It's soup season! This year I present a personal favorite of mine - Mulligatawny soup. It's a yummy, curry flavored cream soup with so much complexity that your family will think you slaved for hours. And yes, there are a fair amount ingredients but don't let that scare you. The cooking process takes very little effort, as you will witness below ;).
Ingredients
2 Tblsp butter
1 onion, minced
6-8 garlic cloves, chopped
2 Tblsp ginger, minced
2 tsp brown mustard
1 tsp turmeric
1 tsp curry powder
½ tsp cumin seeds
2 carrots, sliced
2 celery stalks, sliced
1 large Granny Smith apple, peeled, cored and chopped
2 Tblsp tomato paste
3 Tblsp all-purpose flour
1 pound boneless, skinless chicken thighs or breasts, cut into bite-sized chunks
1 cup split red lentils
6 cups chicken broth
1 can coconut milk (14 ounce)
Juice of 1-2 limes
Instructions
Warm the butter in a large pot or Dutch oven over medium-high heat.
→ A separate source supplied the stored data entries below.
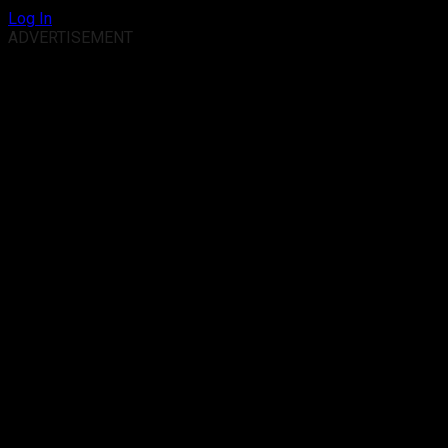
Log In
ADVERTISEMENT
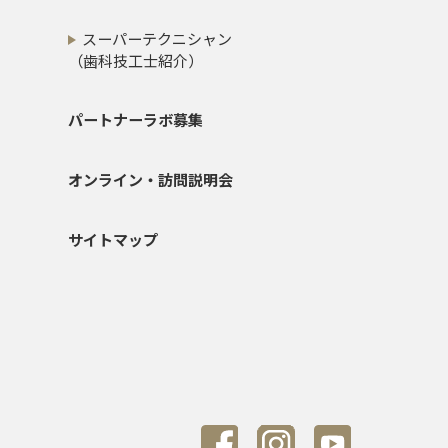
スーパーテクニシャン
（歯科技工士紹介）
パートナーラボ募集
オンライン・訪問説明会
サイトマップ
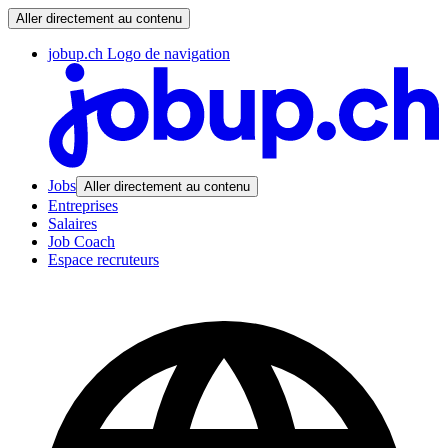
Aller directement au contenu
jobup.ch Logo de navigation
Jobs
Aller directement au contenu
Entreprises
Salaires
Job Coach
Espace recruteurs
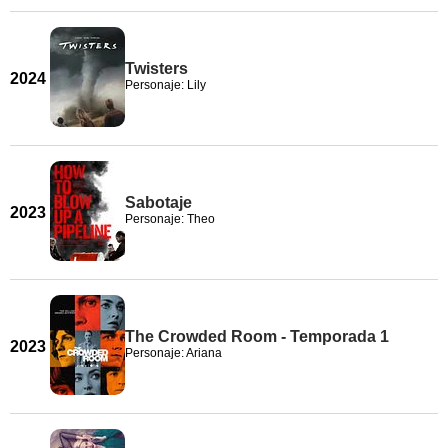
Twisters
2024
Personaje: Lily
Sabotaje
2023
Personaje: Theo
The Crowded Room - Temporada 1
2023
Personaje: Ariana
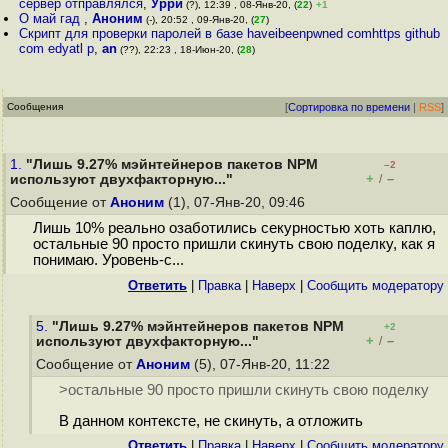
сервер отправлялся
,
Урри
(?), 12:39 , 08-Янв-20, (
22
)
+1
О май гад
,
Аноним
(-), 20:52 , 09-Янв-20, (
27
)
Скрипт для проверки паролей в базе haveibeenpwned comhttps github
com edyatl p
,
an
(??), 22:23 , 18-Июн-20, (
28
)
Сообщения
[
Сортировка по времени
|
RSS
]
1.
"Лишь 9.27% мэйнтейнеров пакетов NPM
–2
+
–
используют двухфакторную..."
/
Сообщение от
Аноним
(1), 07-Янв-20, 09:46
Лишь 10% реально озаботились секурностью хоть каплю,
остальные 90 просто пришли скинуть свою поделку, как я
понимаю. Уровень-с...
Ответить
|
Правка
|
Наверх
|
Cообщить модератору
5.
"Лишь 9.27% мэйнтейнеров пакетов NPM
+2
+
–
используют двухфакторную..."
/
Сообщение от
Аноним
(5), 07-Янв-20, 11:22
>остальные 90 просто пришли скинуть свою поделку
В данном контексте, не скинуть, а отложить
Ответить
|
Правка
|
Наверх
|
Cообщить модератору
Add the onion, season with salt. Cook stirring often until translucent, about 2 minutes.
Add the garlic and ginger, and stir until fragrant, about 2 minutes.
Add the mustard, turmeric, curry powder, and cumin seeds, and cook, stirring constantly about 2 minutes more.
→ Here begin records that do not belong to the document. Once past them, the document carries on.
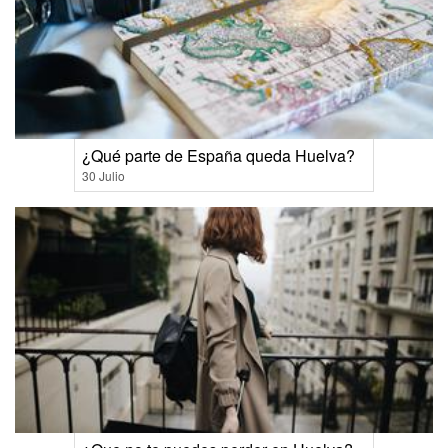
¿Qué parte de España queda Huelva?
30 Julio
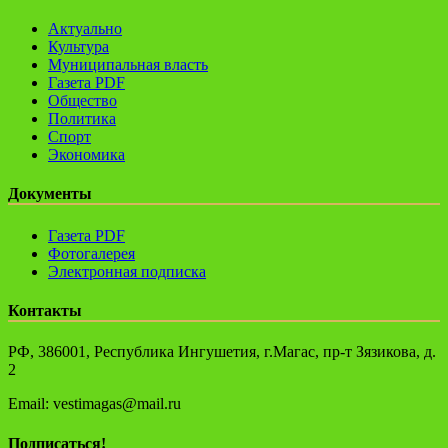
Актуально
Культура
Муниципальная власть
Газета PDF
Общество
Политика
Спорт
Экономика
Документы
Газета PDF
Фотогалерея
Электронная подписка
Контакты
РФ, 386001, Республика Ингушетия, г.Магас, пр-т Зязикова, д.
2
Email: vestimagas@mail.ru
Подписаться!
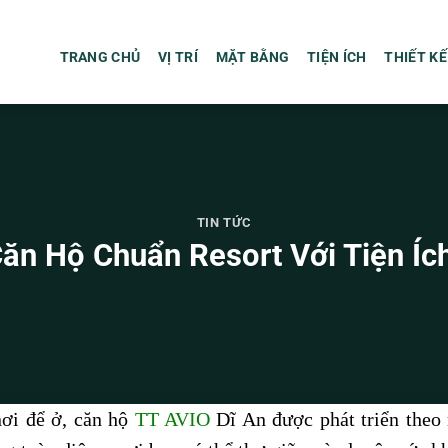
TRANG CHỦ
VỊ TRÍ
MẶT BẰNG
TIỆN ÍCH
THIẾT KẾ
TIN TỨC
Căn Hộ Chuẩn Resort Với Tiện Íc
nơi để ở, căn hộ
TT AVIO
Dĩ An được phát triển theo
Add the carrot, celery and apple, and cook, stirring, about 2 minutes (I know, you're shocked that it takes about 2 minutes).
Stir in the tomato paste, then the flour, and combine until well coated another 2 minutes (this is a joke, right?!).
Add the chicken, lentils and chicken broth. Season lightly with salt and pepper. Bring to a boil, stirring to scrape up any browned bits. Reduce the heat to a simmer. Cover the pot and cook for 10 minutes, then uncover and simmer for 15 minutes more (Whew! Now we're cooking!).
Stir in the coconut milk and squeeze in the lime juice. Bring the pot back up to temperature and enjoy!
Serve in bowls topped with a touch of red pepper flakes (if you like a little heat) and a dollop of plain Greek yogurt if that suits you. Sometimes I serve over rice if I'm in need of a heartier meal.